The MAWQCP certification process functions through partnerships between professionals in the community and farmers. The goal of these one-on-one collaborations is to assess and mitigate risk to water quality on a crop by crop and field by field basis, leading up to a whole-farm evaluation and certification. A 10-year Certification Contract between a participant farm and the State of Minnesota gives the state the knowledge that the farmer is following best practices to guard water quality; it gives the farmer regulatory certainty regarding new agricultural water quality laws and rules, so they are deemed in compliance with any new state water quality laws and rules that take effect during the certification period.

“In practice, MAWQCP certification is a conversation between MAWQCP-licensed local professionals and farmers about their management, production goals, and stewardship strategies for each and every parcel of agricultural land they manage,” Redlin details. “This aspect of the process is universally, and predictably, deeply engaging for producers.”

The MAWQCP was created out of the recognition that the farmers themselves are the people who know the most about the lands they farm, have clear management goals for that land, and have both the highest personal motivation and intellectual curiosity about workable alternatives for their land management. The MAWQCP process comes into play when risks are present to empower farmers, providing them with the most effective and economical risk mitigating responses.

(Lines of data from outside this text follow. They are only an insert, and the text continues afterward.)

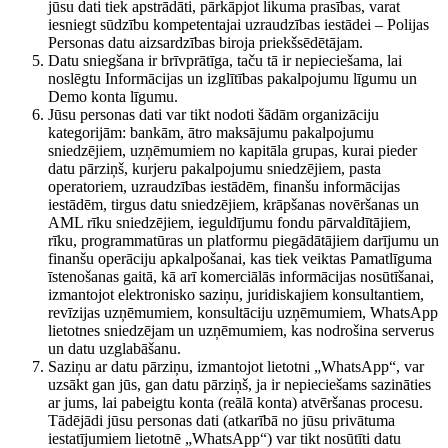
jūsu dati tiek apstrādāti, pārkāpjot likuma prasības, varat
iesniegt sūdzību kompetentajai uzraudzības iestādei – Polijas
Personas datu aizsardzības biroja priekšsēdētājam.
Datu sniegšana ir brīvprātīga, taču tā ir nepieciešama, lai
noslēgtu Informācijas un izglītības pakalpojumu līgumu un
Demo konta līgumu.
Jūsu personas dati var tikt nodoti šādām organizāciju
kategorijām: bankām, ātro maksājumu pakalpojumu
sniedzējiem, uzņēmumiem no kapitāla grupas, kurai pieder
datu pārziņš, kurjeru pakalpojumu sniedzējiem, pasta
operatoriem, uzraudzības iestādēm, finanšu informācijas
iestādēm, tirgus datu sniedzējiem, krāpšanas novēršanas un
AML rīku sniedzējiem, ieguldījumu fondu pārvaldītājiem,
rīku, programmatūras un platformu piegādātājiem darījumu un
finanšu operāciju apkalpošanai, kas tiek veiktas Pamatlīguma
īstenošanas gaitā, kā arī komerciālās informācijas nosūtīšanai,
izmantojot elektronisko saziņu, juridiskajiem konsultantiem,
revīzijas uzņēmumiem, konsultāciju uzņēmumiem, WhatsApp
lietotnes sniedzējam un uzņēmumiem, kas nodrošina serverus
un datu uzglabāšanu.
Saziņu ar datu pārziņu, izmantojot lietotni „WhatsApp“, var
uzsākt gan jūs, gan datu pārziņš, ja ir nepieciešams sazināties
ar jums, lai pabeigtu konta (reālā konta) atvēršanas procesu.
Tādējādi jūsu personas dati (atkarībā no jūsu privātuma
iestatījumiem lietotnē „WhatsApp“) var tikt nosūtīti datu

MAWQCP certification is a three step process for every piece of agricultural land controlled by a farmer. To achieve eligibility, the farmer must pass site inspection everywhere for the entire operation.

Step 1: Compliance. The farmer and agency confirm compliance with all water quality rules; if the farm is not in compliance, this step includes all actions, including technical assistance, needed to achieve this goal.

Step 2: Risk assessment. This process assesses risks to water quality and develops prescriptions for every risk identified. The process covers each crop on every parcel and uses comprehensive evaluation criteria including: climactic and physical field characteristics; conservation practices; and drainage, irrigation, nutrient, pest, and tillage management practices.

Step 3: Field verification. Licensed conservation professionals establish that the commitments and practices of certified producers are accurate and appropriate, and that there are no additional resource concerns to address. Random audits and verification of these commitments occur during the certification term.

Benefits all around

Redlin points out one of the most important features of the MAWQCP whole-farm risk assessment process: it has been designed to confront several intractable, institutional challenges present in most existing agricultural conservation policies and programs. For example, large numbers of agricultural acres are rented, making both owners and renters reluctant to take permanent steps toward conservation management on the land; in other cases, some producers want to institute only single-practice prescriptions that appeal to them, or only when they are paid.

MAWQCP certification uniquely responds to these challenges in several ways. It fosters an ongoing relationship between producers and the department through comprehensive, economical, and effective programs that are ongoing, and provides true whole-farm conservation planning. Either—or both—landlords and renter/producers can be certified under the program, and certification in practice provides non-farming landowners professionally-developed conservation plans for every parcel they own that can be directly incorporated into their leases.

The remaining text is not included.